Return the data below exactly, but only from the line containing "encomendarla a un tercero." through the line containing "bloquear el uso", with both of those lines included.

═════ GIVEN DATA ═════

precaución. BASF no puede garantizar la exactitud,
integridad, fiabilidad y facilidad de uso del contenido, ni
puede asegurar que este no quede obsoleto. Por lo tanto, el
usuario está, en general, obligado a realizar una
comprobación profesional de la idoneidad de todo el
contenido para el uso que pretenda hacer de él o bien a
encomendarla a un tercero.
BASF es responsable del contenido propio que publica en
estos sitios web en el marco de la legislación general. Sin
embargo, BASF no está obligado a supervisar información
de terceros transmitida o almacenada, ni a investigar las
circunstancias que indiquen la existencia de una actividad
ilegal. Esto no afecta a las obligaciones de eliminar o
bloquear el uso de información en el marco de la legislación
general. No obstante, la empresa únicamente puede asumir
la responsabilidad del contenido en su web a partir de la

═════
═════ GIVEN DATA ═════

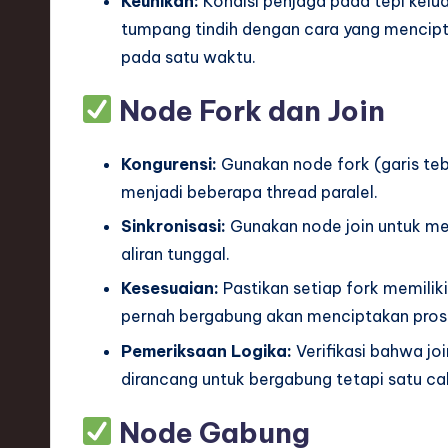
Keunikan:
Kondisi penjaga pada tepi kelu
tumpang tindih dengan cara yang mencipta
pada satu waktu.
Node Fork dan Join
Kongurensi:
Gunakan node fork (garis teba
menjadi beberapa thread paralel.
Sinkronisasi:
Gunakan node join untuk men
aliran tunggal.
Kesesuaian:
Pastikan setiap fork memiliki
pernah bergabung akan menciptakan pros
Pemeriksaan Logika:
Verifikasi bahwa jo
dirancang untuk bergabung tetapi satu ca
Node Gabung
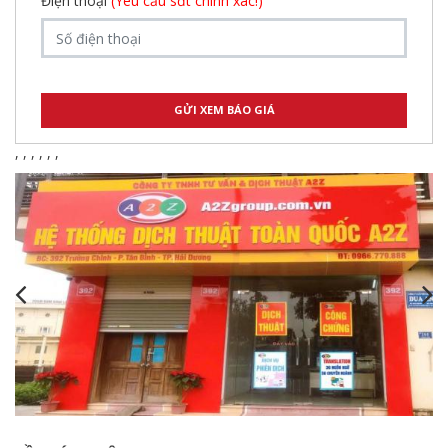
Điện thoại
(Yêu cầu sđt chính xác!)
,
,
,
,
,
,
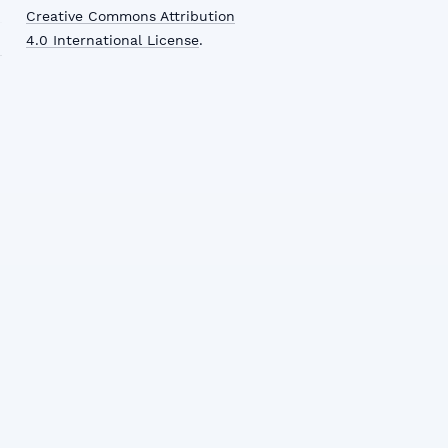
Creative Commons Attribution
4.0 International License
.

═════

→ RESPONSE
encomendarla a un tercero.
BASF es responsable del contenido propio que publica en
estos sitios web en el marco de la legislación general. Sin
embargo, BASF no está obligado a supervisar información
de terceros transmitida o almacenada, ni a investigar las
circunstancias que indiquen la existencia de una actividad
ilegal. Esto no afecta a las obligaciones de eliminar o
bloquear el uso de información en el marco de la legislación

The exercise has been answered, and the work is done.